JBS has allocated more than $20 million to help employees access affordable housing. The company has housing programs in eight communities: Cactus, Texas; Ottumwa and Marshalltown, Iowa; Beardstown, Illinois; Worthington, Minnesota; Green Bay, Wisconsin; Souderton, Pennsylvania; and Plainwell, Michigan. In some cases, JBS operates company-owned apartment complexes for staff to rent. In other cases, it partners with developers and lenders on a homeownership program, setting the price and terms. It also assists employees in navigating credit, paperwork, closing costs, and programs they might qualify for. (Employees outright own the home, but JBS asks that if it helps cover closing costs that a team member stays on for at least two years.)

Evelyn Hernandez, who has worked for JBS for seven years and is now a supervisor in human resources, was surprised to learn when she signed up for the company’s program that she qualified for more house than expected.

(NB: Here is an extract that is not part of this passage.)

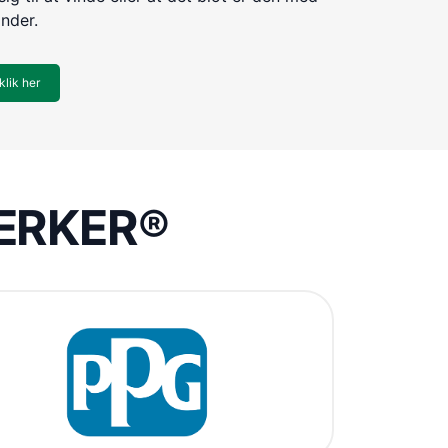
inder.
klik her
VÆRKER®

“I did not have the knowledge that I needed,” she says, referring to help in fixing credit scores and navigating USDA and FHA loan programs. “I got to build my own home at 28 years old. I did not get a degree. I was a single mom for some time. To be where I am today … it would have never crossed my mind.”

In December, she and her husband, who share three children, closed on a four-bedroom house in Cactus, Texas, a four-minute commute to her office. The extra time and space is making them think about expanding their family, and Hernandez says her loyalty to JBS has only gotten stronger.

No down payment from Mom and Dad

Right now, housing and relocation benefits rank fairly low in importance to employees (health, retirement, and leave are tops), but that may be in part because current iterations of what’s offered are paltry at best.

Alex Lofton is trying to change that. He’s the co-founder of Landed, a startup targeting those homeowners “without the ‘bank of Mom and Dad’ to rely on for a down payment,” he says, explaining the inspiration for the endeavor. As Landed set out to scale and market itself, employers surfaced as a natural partner, says Lofton. “Employers need to attract and retain talent, and talent needs accessible, affordable housing near where they work. It was a win-win.”

Landed initially worked with school districts to help teachers access affordable down payments. During Covid, healthcare organizations and other agencies started to seek its services.

The company’s business model also has changed, from initially sharing in real-estate commission fees to now being paid by employers to run down-payment programs. Like Hernandez, who didn’t know her options, Lofton says people don’t realize just how many programs exist to help them buy a home. He advises potential homeowners to meet with loan officers early in the process and make homeownership an explicit, long-term goal.

I ask what would make housing more affordable, and he says: “Vastly more supply of housing and making sure wages steadily increase.”

Wages, of course, are the most immediate way companies could help their workers keep pace with rising costs. The crucial role they play in solving the housing crisis is undeniable. But as employers consider ways to make the office more appealing, some would be well-served to start by making homes within their workers’ reach.